Set down every entry again word for word, please, but skip the pictures.

** Opening THE INPUT block **

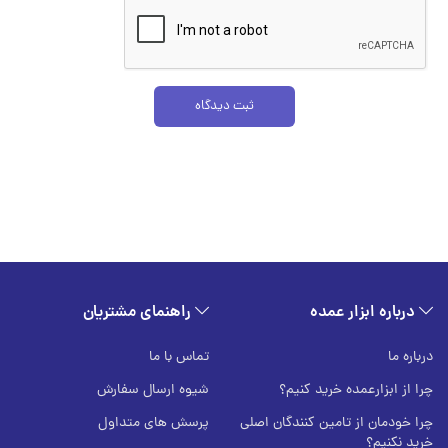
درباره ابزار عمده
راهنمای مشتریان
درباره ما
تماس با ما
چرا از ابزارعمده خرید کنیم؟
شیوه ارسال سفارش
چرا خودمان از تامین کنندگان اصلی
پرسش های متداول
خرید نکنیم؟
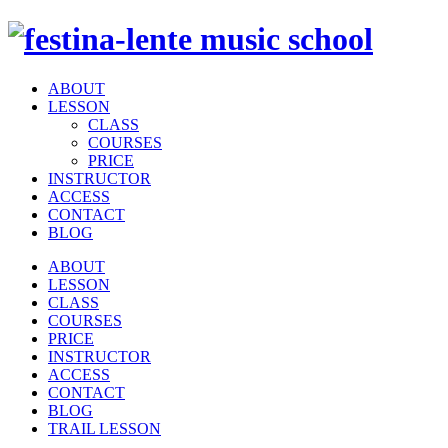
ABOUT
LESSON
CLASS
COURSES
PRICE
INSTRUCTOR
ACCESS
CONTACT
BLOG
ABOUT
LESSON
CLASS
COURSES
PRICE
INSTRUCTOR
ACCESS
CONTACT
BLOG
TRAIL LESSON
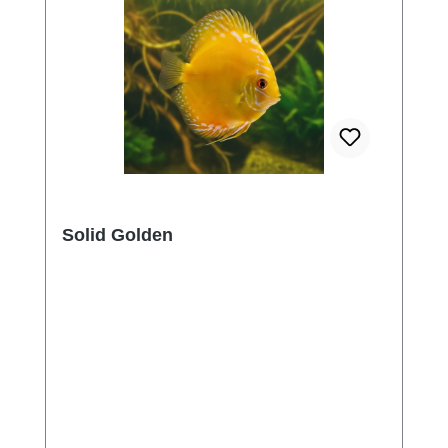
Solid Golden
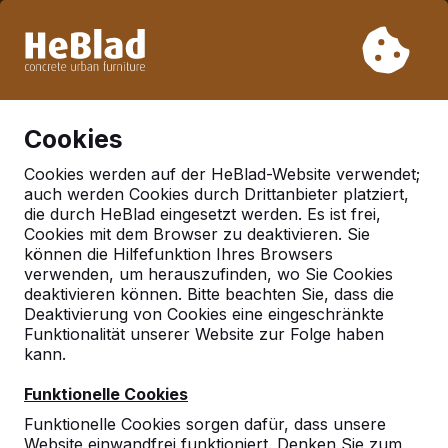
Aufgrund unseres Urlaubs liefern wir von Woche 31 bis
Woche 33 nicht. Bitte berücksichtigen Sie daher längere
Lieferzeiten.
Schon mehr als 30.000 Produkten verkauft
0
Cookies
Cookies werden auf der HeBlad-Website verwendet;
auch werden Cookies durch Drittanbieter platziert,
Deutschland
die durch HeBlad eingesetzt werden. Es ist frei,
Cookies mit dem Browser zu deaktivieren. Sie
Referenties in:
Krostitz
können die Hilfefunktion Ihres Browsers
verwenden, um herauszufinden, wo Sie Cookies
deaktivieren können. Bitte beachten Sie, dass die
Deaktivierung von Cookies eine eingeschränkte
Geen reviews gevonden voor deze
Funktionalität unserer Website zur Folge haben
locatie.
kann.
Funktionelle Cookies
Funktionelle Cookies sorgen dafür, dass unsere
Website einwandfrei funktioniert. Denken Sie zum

** Closing THE INPUT block **

RESPONSE TO THE EXERCISE:
درباره ابزار عمده
راهنمای مشتریان
درباره ما
تماس با ما
چرا از ابزارعمده خرید کنیم؟
شیوه ارسال سفارش
چرا خودمان از تامین کنندگان اصلی
پرسش های متداول
خرید نکنیم؟
ABOUT
LESSON
CLASS
COURSES
PRICE
INSTRUCTOR
ACCESS
CONTACT
BLOG
ABOUT
LESSON
CLASS
COURSES
PRICE
INSTRUCTOR
ACCESS
CONTACT
BLOG
TRAIL LESSON
Solid Golden
Aufgrund unseres Urlaubs liefern wir von Woche 31 bis
Woche 33 nicht. Bitte berücksichtigen Sie daher längere
Lieferzeiten.
Schon mehr als 30.000 Produkten verkauft
0
Cookies
Cookies werden auf der HeBlad-Website verwendet;
auch werden Cookies durch Drittanbieter platziert,
Deutschland
die durch HeBlad eingesetzt werden. Es ist frei,
Cookies mit dem Browser zu deaktivieren. Sie
Referenties in:
Krostitz
können die Hilfefunktion Ihres Browsers
verwenden, um herauszufinden, wo Sie Cookies
deaktivieren können. Bitte beachten Sie, dass die
Deaktivierung von Cookies eine eingeschränkte
Geen reviews gevonden voor deze
Funktionalität unserer Website zur Folge haben
locatie.
kann.
Funktionelle Cookies
Funktionelle Cookies sorgen dafür, dass unsere
Website einwandfrei funktioniert. Denken Sie zum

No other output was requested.